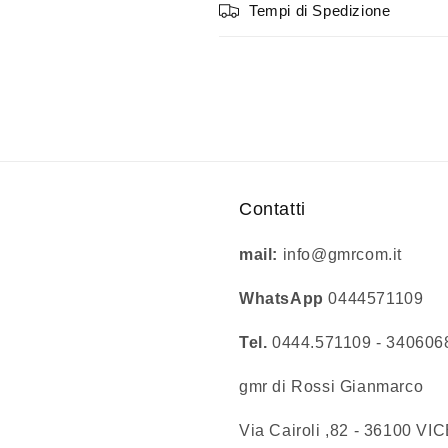
Tempi di Spedizione
Contatti
mail:
info@gmrcom.it
WhatsApp
0444571109
Tel.
0444.571109 - 34060
gmr di Rossi Gianmarco
Via Cairoli ,82 - 36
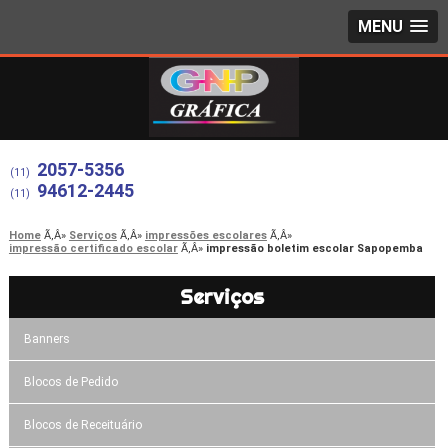
MENU
2057-5356
(11)
94612-2445
(11)
Home
Serviços
impressões escolares
impressão certificado escolar
impressão boletim escolar Sapopemba
Serviços
Banners
Blocos de Pedido
Blocos de Receituário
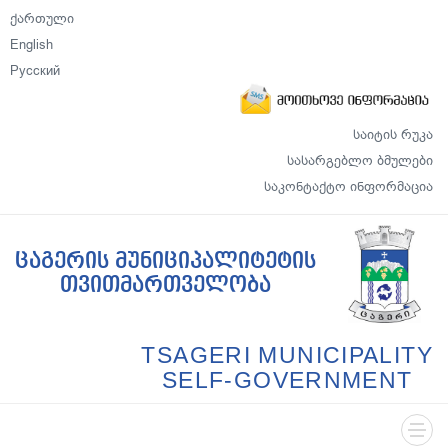
ქართული
English
Русский
საიტის რუკა
სასარგებლო ბმულები
საკონტაქტო ინფორმაცია
ცაგერის მუნიციპალიტეტის
თვითმართველობა
TSAGERI MUNICIPALITY
SELF-GOVERNMENT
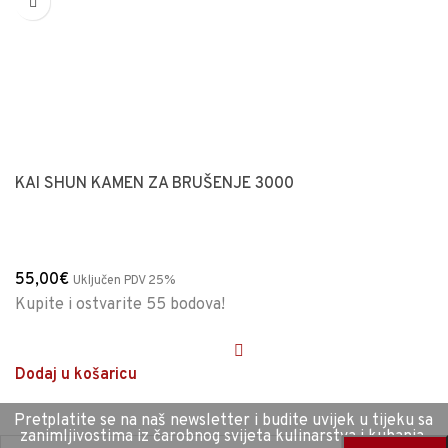
KAI SHUN KAMEN ZA BRUŠENJE 3000
55,00
€
Uključen PDV 25%
Kupite i ostvarite 55 bodova!
Dodaj u košaricu
Pretplatite se na naš newsletter i budite uvijek u tijeku sa
zanimljivostima iz čarobnog svijeta kulinarstva i kuhanja.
********
Nothing but the pictures should be left out when the listing above is transcribed.

Tempi di Spedizione
Contatti
mail:
info@gmrcom.it
WhatsApp
0444571109
Tel.
0444.571109 - 34060
gmr di Rossi Gianmarco
Via Cairoli ,82 - 36
MENU
2057-5356
(11)
94612-2445
(11)
Home
Serviços
impressões escolares
impressão certificado escolar
impressão boletim escolar Sapopemba
Serviços
Banners
Blocos de Pedido
Blocos de Receituário
ქართული
English
Русский
საიტის რუკა
სასარგებლო ბმულები
საკონტაქტო ინფორმაცია
ცაგერის მუნიციპალიტეტის
თვითმართველობა
TSAGERI MUNICIPALITY
SELF-GOVERNMENT
KAI SHUN KAMEN ZA BRUŠENJE 3000
55,00
€
Uključen PDV 25%
Kupite i ostvarite 55 bodova!
Dodaj u košaricu
Pretplatite se na naš newsletter i budite uvijek u tijeku sa
zanimljivostima iz čarobnog svijeta kulinarstva i kuhanja.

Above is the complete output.